**The task:** Would you give again, exactly, the lines running from the line with "علامه طهرانی (276, 1830)" to the end of the data below, both included?

**Source data:**
━━━━━━━━━━
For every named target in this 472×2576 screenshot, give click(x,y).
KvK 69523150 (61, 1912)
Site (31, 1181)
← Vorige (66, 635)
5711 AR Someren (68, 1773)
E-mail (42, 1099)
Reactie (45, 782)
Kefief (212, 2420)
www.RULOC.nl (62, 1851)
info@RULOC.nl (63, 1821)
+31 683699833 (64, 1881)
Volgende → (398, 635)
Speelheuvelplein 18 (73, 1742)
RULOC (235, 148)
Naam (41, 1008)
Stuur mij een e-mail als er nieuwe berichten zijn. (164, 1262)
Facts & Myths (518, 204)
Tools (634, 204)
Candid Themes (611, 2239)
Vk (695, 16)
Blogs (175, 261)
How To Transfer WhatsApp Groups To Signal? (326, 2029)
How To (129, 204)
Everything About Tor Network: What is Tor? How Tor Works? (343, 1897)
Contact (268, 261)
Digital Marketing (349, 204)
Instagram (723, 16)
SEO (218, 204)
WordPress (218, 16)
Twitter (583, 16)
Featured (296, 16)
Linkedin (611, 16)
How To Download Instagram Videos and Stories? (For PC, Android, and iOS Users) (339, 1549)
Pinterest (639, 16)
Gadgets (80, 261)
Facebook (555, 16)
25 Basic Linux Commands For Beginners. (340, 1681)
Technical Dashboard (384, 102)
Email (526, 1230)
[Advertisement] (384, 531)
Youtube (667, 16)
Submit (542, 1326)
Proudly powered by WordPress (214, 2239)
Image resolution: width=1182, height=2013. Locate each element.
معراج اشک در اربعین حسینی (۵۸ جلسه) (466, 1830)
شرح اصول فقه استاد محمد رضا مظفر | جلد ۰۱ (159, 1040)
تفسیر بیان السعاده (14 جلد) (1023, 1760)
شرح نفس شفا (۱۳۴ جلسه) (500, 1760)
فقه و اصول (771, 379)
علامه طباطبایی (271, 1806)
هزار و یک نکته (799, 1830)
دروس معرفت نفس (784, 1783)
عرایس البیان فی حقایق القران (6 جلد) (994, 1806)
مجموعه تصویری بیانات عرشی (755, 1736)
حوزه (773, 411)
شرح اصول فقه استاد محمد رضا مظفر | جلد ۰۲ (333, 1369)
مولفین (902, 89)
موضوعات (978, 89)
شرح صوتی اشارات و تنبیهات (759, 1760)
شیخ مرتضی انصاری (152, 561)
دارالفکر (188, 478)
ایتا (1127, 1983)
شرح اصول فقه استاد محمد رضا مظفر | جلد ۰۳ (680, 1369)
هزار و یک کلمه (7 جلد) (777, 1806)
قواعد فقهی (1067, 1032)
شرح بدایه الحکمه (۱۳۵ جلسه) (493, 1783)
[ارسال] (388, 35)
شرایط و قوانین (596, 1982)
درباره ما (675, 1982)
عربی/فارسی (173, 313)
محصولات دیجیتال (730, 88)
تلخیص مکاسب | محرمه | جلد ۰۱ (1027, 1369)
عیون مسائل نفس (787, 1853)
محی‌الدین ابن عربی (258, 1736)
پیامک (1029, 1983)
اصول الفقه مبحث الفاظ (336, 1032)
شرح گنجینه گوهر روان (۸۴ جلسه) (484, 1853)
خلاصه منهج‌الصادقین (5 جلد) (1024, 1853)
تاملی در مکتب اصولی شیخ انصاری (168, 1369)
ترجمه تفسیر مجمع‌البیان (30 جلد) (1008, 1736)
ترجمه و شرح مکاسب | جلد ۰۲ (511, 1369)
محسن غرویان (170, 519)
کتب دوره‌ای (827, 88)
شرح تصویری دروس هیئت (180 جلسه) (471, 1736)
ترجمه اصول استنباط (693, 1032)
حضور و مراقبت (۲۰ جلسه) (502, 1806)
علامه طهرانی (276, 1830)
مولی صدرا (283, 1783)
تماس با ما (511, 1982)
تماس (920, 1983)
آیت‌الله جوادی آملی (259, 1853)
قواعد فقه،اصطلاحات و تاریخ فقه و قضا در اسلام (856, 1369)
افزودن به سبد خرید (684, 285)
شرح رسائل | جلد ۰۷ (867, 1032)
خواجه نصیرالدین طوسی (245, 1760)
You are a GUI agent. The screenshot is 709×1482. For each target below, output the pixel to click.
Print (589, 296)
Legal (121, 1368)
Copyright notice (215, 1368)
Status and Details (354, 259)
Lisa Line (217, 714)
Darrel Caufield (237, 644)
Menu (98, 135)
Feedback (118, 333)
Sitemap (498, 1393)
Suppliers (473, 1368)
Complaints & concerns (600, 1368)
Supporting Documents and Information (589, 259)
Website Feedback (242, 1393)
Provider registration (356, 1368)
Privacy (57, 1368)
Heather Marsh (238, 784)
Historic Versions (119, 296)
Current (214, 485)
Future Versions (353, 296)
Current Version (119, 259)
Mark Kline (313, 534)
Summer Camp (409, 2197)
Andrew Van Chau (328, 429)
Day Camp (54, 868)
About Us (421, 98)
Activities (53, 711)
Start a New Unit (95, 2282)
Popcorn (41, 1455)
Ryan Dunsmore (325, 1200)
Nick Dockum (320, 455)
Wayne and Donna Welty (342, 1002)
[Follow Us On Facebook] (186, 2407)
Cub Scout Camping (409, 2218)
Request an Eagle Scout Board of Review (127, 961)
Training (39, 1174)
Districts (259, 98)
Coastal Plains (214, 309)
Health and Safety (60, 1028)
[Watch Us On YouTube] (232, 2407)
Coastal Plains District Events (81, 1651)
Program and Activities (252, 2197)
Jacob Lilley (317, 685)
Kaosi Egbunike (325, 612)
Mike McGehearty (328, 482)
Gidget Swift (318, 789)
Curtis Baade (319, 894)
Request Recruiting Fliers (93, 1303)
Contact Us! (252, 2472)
━━━━━━━━━━
**Output:**
علامه طهرانی (276, 1830)
مولی صدرا (283, 1783)
تماس با ما (511, 1982)
تماس (920, 1983)
آیت‌الله جوادی آملی (259, 1853)
قواعد فقه،اصطلاحات و تاریخ فقه و قضا در اسلام (856, 1369)
افزودن به سبد خرید (684, 285)
شرح رسائل | جلد ۰۷ (867, 1032)
خواجه نصیرالدین طوسی (245, 1760)
You are a GUI agent. The screenshot is 709×1482. For each target below, output the pixel to click.
Print (589, 296)
Legal (121, 1368)
Copyright notice (215, 1368)
Status and Details (354, 259)
Lisa Line (217, 714)
Darrel Caufield (237, 644)
Menu (98, 135)
Feedback (118, 333)
Sitemap (498, 1393)
Suppliers (473, 1368)
Complaints & concerns (600, 1368)
Supporting Documents and Information (589, 259)
Website Feedback (242, 1393)
Provider registration (356, 1368)
Privacy (57, 1368)
Heather Marsh (238, 784)
Historic Versions (119, 296)
Current (214, 485)
Future Versions (353, 296)
Current Version (119, 259)
Mark Kline (313, 534)
Summer Camp (409, 2197)
Andrew Van Chau (328, 429)
Day Camp (54, 868)
About Us (421, 98)
Activities (53, 711)
Start a New Unit (95, 2282)
Popcorn (41, 1455)
Ryan Dunsmore (325, 1200)
Nick Dockum (320, 455)
Wayne and Donna Welty (342, 1002)
[Follow Us On Facebook] (186, 2407)
Cub Scout Camping (409, 2218)
Request an Eagle Scout Board of Review (127, 961)
Training (39, 1174)
Districts (259, 98)
Coastal Plains (214, 309)
Health and Safety (60, 1028)
[Watch Us On YouTube] (232, 2407)
Coastal Plains District Events (81, 1651)
Program and Activities (252, 2197)
Jacob Lilley (317, 685)
Kaosi Egbunike (325, 612)
Mike McGehearty (328, 482)
Gidget Swift (318, 789)
Curtis Baade (319, 894)
Request Recruiting Fliers (93, 1303)
Contact Us! (252, 2472)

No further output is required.